Please print the entries below exactly, from the line with "Widerrufsrecht (1071, 1614)" through the line with "Bestellungen (764, 1586)", including both of those lines and leaving out all others.

(Stored records)
- - - - - - -

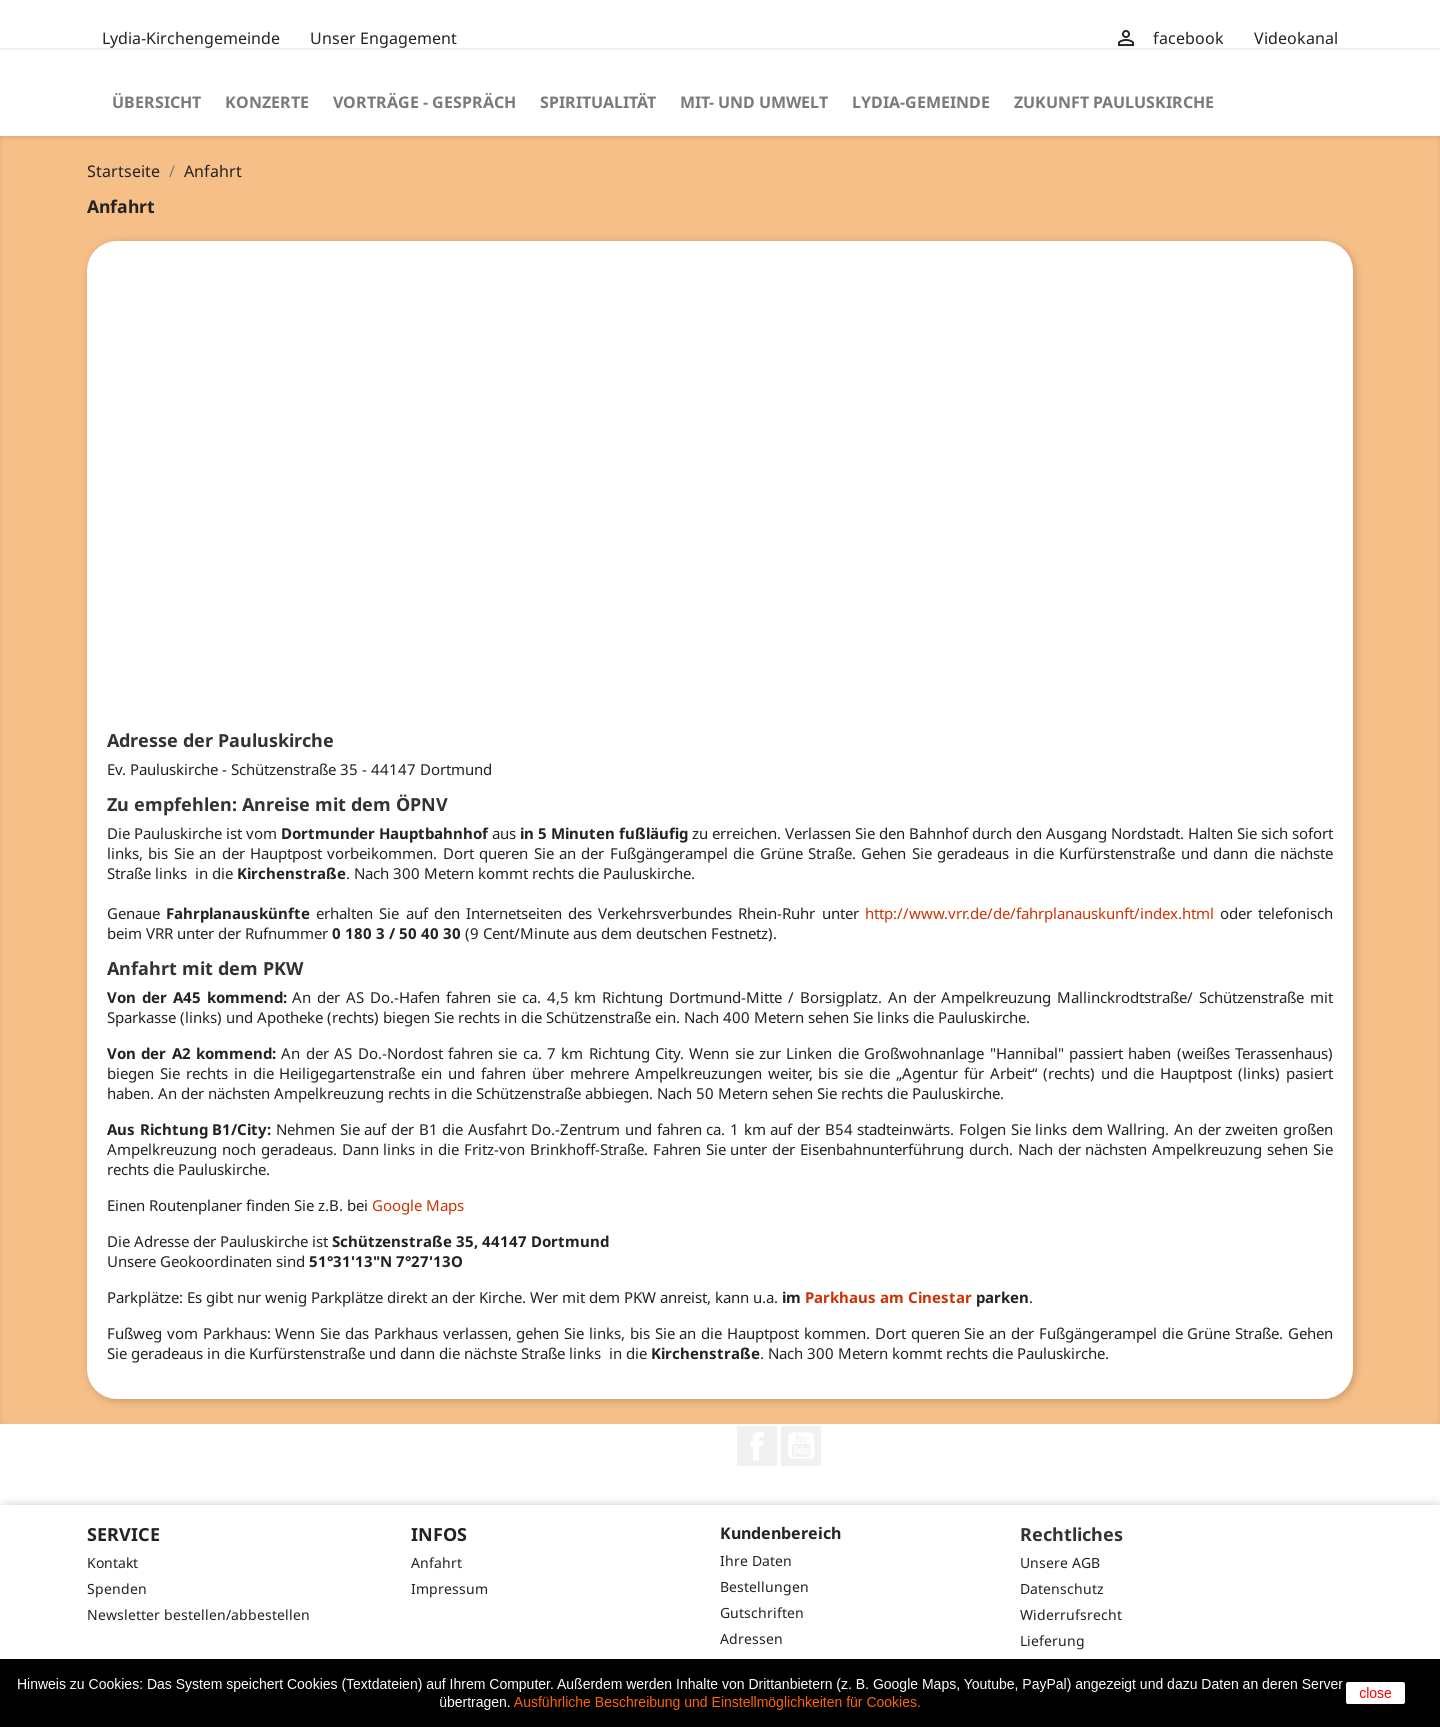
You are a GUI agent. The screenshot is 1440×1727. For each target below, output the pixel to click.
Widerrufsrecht (1071, 1614)
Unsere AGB (1060, 1562)
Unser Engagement (383, 38)
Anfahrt (436, 1562)
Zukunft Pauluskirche (1114, 102)
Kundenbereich (780, 1533)
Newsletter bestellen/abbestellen (198, 1614)
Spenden (117, 1588)
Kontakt (112, 1562)
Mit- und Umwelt (754, 102)
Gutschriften (762, 1612)
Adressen (751, 1638)
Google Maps (418, 1205)
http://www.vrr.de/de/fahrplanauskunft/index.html (1039, 913)
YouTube (801, 1446)
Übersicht (156, 102)
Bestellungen (764, 1586)
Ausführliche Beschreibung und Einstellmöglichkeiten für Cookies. (717, 1702)
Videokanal (1296, 38)
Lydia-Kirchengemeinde (191, 38)
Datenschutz (1062, 1588)
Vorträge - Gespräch (424, 102)
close (1375, 1693)
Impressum (449, 1588)
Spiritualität (598, 102)
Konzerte (267, 102)
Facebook (757, 1446)
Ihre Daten (756, 1560)
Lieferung (1052, 1640)
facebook (1188, 38)
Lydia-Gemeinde (921, 102)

- - - - - - -

OUTPUT =>
Widerrufsrecht (1071, 1614)
Unsere AGB (1060, 1562)
Unser Engagement (383, 38)
Anfahrt (436, 1562)
Zukunft Pauluskirche (1114, 102)
Kundenbereich (780, 1533)
Newsletter bestellen/abbestellen (198, 1614)
Spenden (117, 1588)
Kontakt (112, 1562)
Mit- und Umwelt (754, 102)
Gutschriften (762, 1612)
Adressen (751, 1638)
Google Maps (418, 1205)
http://www.vrr.de/de/fahrplanauskunft/index.html (1039, 913)
YouTube (801, 1446)
Übersicht (156, 102)
Bestellungen (764, 1586)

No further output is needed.